(Beginning of DATA RECORDS)

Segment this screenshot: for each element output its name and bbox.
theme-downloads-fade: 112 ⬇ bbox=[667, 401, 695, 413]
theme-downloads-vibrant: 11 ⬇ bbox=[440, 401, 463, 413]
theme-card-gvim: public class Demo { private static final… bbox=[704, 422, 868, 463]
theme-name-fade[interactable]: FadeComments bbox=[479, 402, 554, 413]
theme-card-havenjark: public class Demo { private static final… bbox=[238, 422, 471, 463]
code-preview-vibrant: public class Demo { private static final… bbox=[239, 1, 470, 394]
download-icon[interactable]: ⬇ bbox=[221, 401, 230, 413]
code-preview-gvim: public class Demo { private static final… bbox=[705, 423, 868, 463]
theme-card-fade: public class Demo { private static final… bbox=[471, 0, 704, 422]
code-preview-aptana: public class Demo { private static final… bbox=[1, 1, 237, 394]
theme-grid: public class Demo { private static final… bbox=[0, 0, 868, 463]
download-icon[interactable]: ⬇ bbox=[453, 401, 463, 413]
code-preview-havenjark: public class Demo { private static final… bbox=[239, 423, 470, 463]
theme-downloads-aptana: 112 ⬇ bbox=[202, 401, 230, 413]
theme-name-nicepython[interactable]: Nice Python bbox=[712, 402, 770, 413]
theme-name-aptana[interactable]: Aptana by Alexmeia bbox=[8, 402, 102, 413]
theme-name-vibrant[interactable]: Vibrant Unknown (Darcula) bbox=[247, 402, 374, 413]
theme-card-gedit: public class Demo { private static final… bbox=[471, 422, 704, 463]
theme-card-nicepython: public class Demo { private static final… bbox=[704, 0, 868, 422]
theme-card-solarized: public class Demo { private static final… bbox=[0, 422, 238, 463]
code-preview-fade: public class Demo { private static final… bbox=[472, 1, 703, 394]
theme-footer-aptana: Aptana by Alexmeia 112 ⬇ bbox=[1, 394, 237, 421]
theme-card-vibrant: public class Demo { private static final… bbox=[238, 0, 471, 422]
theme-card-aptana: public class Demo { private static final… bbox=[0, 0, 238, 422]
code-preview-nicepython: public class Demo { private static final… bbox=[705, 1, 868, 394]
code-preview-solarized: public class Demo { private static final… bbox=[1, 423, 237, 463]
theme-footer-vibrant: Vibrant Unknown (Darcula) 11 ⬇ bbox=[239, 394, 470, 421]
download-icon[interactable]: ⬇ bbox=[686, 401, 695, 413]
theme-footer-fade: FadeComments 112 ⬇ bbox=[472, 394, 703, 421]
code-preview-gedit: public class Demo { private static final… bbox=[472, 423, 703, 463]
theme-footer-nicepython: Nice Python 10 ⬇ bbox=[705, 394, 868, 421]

(End of DATA RECORDS)

EXERCISE = Retype each line of the listing exactly as it was given above.

RESPONSE =
Segment this screenshot: for each element output its name and bbox.
theme-downloads-fade: 112 ⬇ bbox=[667, 401, 695, 413]
theme-downloads-vibrant: 11 ⬇ bbox=[440, 401, 463, 413]
theme-card-gvim: public class Demo { private static final… bbox=[704, 422, 868, 463]
theme-name-fade[interactable]: FadeComments bbox=[479, 402, 554, 413]
theme-card-havenjark: public class Demo { private static final… bbox=[238, 422, 471, 463]
code-preview-vibrant: public class Demo { private static final… bbox=[239, 1, 470, 394]
download-icon[interactable]: ⬇ bbox=[221, 401, 230, 413]
code-preview-gvim: public class Demo { private static final… bbox=[705, 423, 868, 463]
theme-card-fade: public class Demo { private static final… bbox=[471, 0, 704, 422]
code-preview-aptana: public class Demo { private static final… bbox=[1, 1, 237, 394]
theme-grid: public class Demo { private static final… bbox=[0, 0, 868, 463]
download-icon[interactable]: ⬇ bbox=[453, 401, 463, 413]
code-preview-havenjark: public class Demo { private static final… bbox=[239, 423, 470, 463]
theme-downloads-aptana: 112 ⬇ bbox=[202, 401, 230, 413]
theme-name-nicepython[interactable]: Nice Python bbox=[712, 402, 770, 413]
theme-name-aptana[interactable]: Aptana by Alexmeia bbox=[8, 402, 102, 413]
theme-name-vibrant[interactable]: Vibrant Unknown (Darcula) bbox=[247, 402, 374, 413]
theme-card-gedit: public class Demo { private static final… bbox=[471, 422, 704, 463]
theme-card-nicepython: public class Demo { private static final… bbox=[704, 0, 868, 422]
theme-card-solarized: public class Demo { private static final… bbox=[0, 422, 238, 463]
code-preview-fade: public class Demo { private static final… bbox=[472, 1, 703, 394]
theme-footer-aptana: Aptana by Alexmeia 112 ⬇ bbox=[1, 394, 237, 421]
theme-card-vibrant: public class Demo { private static final… bbox=[238, 0, 471, 422]
theme-card-aptana: public class Demo { private static final… bbox=[0, 0, 238, 422]
code-preview-nicepython: public class Demo { private static final… bbox=[705, 1, 868, 394]
code-preview-solarized: public class Demo { private static final… bbox=[1, 423, 237, 463]
theme-footer-vibrant: Vibrant Unknown (Darcula) 11 ⬇ bbox=[239, 394, 470, 421]
download-icon[interactable]: ⬇ bbox=[686, 401, 695, 413]
theme-footer-fade: FadeComments 112 ⬇ bbox=[472, 394, 703, 421]
code-preview-gedit: public class Demo { private static final… bbox=[472, 423, 703, 463]
theme-footer-nicepython: Nice Python 10 ⬇ bbox=[705, 394, 868, 421]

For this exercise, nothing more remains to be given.